What may have bothered Mayor Jim Clarke the most about last Monday’s City Council discussion on a polystyrene ban was the dominance of hardline approaches.
As a lifetime politician, Mr. Clarke is known as a masterful practitioner of the underrated art of compromise.
Goals can be achieved if each side will make meaningful concessions, he says.
“If anything bothered me about last week,” the mayor said, “I felt as if we were ships passing in the night. The folks from Ballona Creek Renaissance and others just said ‘ban Styrofoam.’ That was the be-all, end-all. People on the other side said, ‘Don’t ban it.
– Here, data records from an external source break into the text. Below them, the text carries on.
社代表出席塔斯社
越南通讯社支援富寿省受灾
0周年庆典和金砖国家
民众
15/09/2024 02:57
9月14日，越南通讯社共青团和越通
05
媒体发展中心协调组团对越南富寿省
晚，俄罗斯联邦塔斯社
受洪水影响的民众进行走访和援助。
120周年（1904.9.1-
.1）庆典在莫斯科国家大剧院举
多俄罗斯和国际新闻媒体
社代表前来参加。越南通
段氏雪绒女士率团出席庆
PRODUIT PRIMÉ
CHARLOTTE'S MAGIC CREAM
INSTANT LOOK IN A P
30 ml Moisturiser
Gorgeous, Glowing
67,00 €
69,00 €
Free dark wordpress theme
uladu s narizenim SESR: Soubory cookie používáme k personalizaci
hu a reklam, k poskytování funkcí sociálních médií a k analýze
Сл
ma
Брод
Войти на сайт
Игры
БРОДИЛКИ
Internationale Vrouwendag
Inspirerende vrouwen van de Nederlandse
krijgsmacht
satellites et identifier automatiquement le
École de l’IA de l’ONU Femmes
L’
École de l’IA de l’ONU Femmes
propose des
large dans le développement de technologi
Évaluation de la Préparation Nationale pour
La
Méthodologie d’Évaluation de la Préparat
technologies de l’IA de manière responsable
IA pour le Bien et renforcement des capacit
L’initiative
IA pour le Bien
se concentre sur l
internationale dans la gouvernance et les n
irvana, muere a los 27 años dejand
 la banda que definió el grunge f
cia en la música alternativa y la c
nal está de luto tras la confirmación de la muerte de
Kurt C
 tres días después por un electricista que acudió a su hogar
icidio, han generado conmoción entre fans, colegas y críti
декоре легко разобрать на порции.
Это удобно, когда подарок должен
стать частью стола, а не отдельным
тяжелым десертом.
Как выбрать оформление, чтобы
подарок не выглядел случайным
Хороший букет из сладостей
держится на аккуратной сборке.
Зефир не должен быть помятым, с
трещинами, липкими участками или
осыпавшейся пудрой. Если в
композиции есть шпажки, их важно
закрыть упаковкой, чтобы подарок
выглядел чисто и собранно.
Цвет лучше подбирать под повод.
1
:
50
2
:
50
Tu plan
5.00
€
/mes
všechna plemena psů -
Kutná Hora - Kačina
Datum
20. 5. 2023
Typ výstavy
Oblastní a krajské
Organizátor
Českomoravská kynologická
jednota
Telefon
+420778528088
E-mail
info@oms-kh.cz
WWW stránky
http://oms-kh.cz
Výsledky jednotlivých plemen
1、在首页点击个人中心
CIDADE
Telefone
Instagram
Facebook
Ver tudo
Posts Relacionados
It will put us out of business.’
“There was no middle ground,” said Mr. Clarke.
There was more philosophical cloudiness, and it annoyed Mayor Clarke.
“I still don’t understand why people who want the ban oppose recycling,” he said. “I mean, come on. Let’s do both. We can do both. We can create a ban, but we also can recycle because all you are dealing with is food containers.”
Mr. Clarke further is vexed because the nexus point is not black and white, either-or. He said is not as if the outlawing of polystyrene food containers – which the Council unanimously approved – will make all polystyrene vanish as a threat of the environment.
Mr. Clarke said he was not positive, but he believes ban supporters strongly reject recycling because they fear this method would supplant a ban.